| Dataset content |
-=-=-

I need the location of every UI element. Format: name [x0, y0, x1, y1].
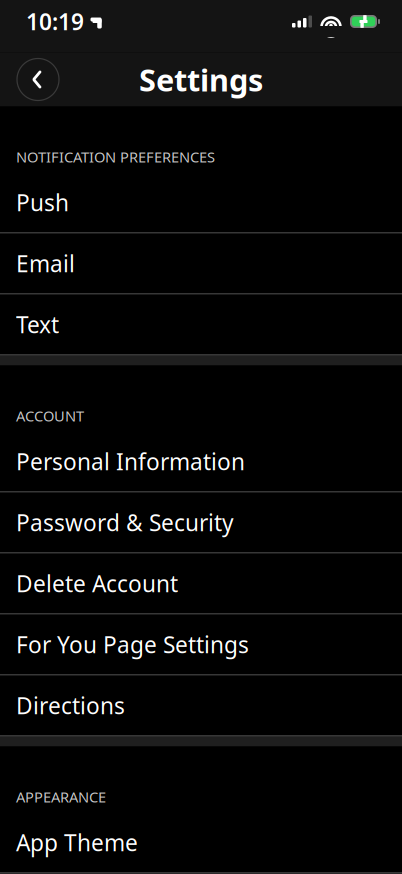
staticText: Directions: [16, 690, 125, 720]
staticText: For You Page Settings: [16, 629, 249, 660]
staticText: Email: [16, 248, 75, 278]
staticText: Personal Information: [16, 446, 245, 476]
staticText: Text: [16, 309, 59, 340]
button[interactable]: Text: [0, 294, 402, 354]
staticText: ACCOUNT: [16, 406, 84, 426]
button[interactable]: For You Page Settings: [0, 614, 402, 674]
staticText: Password & Security: [16, 507, 234, 538]
button[interactable]: Password & Security: [0, 492, 402, 552]
staticText: Push: [16, 187, 69, 218]
staticText: App Theme: [16, 827, 138, 858]
button[interactable]: Push: [0, 172, 402, 232]
staticText: APPEARANCE: [16, 787, 106, 806]
staticText: Settings: [139, 59, 263, 100]
button[interactable]: Back: [16, 58, 60, 102]
button[interactable]: Personal Information: [0, 432, 402, 492]
staticText: Delete Account: [16, 568, 178, 598]
staticText: 10:19: [26, 6, 84, 36]
button[interactable]: Directions: [0, 676, 402, 736]
button[interactable]: Email: [0, 234, 402, 294]
button[interactable]: App Theme: [0, 812, 402, 872]
button[interactable]: Delete Account: [0, 554, 402, 614]
staticText: NOTIFICATION PREFERENCES: [16, 147, 215, 166]
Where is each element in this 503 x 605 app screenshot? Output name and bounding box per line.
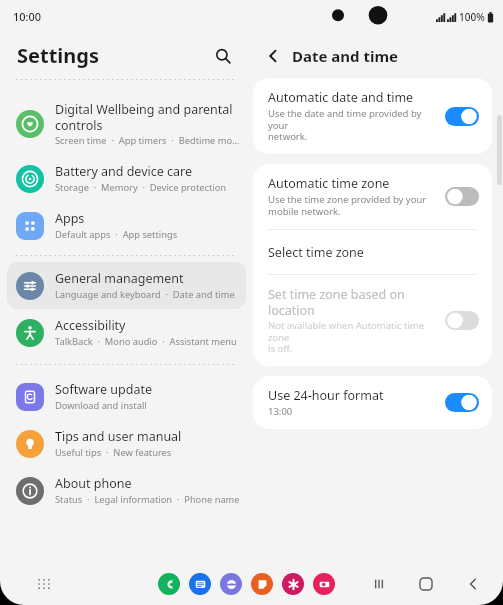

-=-=-

| Task item |
Return every line of the entries above that the string "Push" appears in.

| Output for this exercise |
staticText: Push: [16, 187, 69, 218]
button[interactable]: Push: [0, 172, 402, 232]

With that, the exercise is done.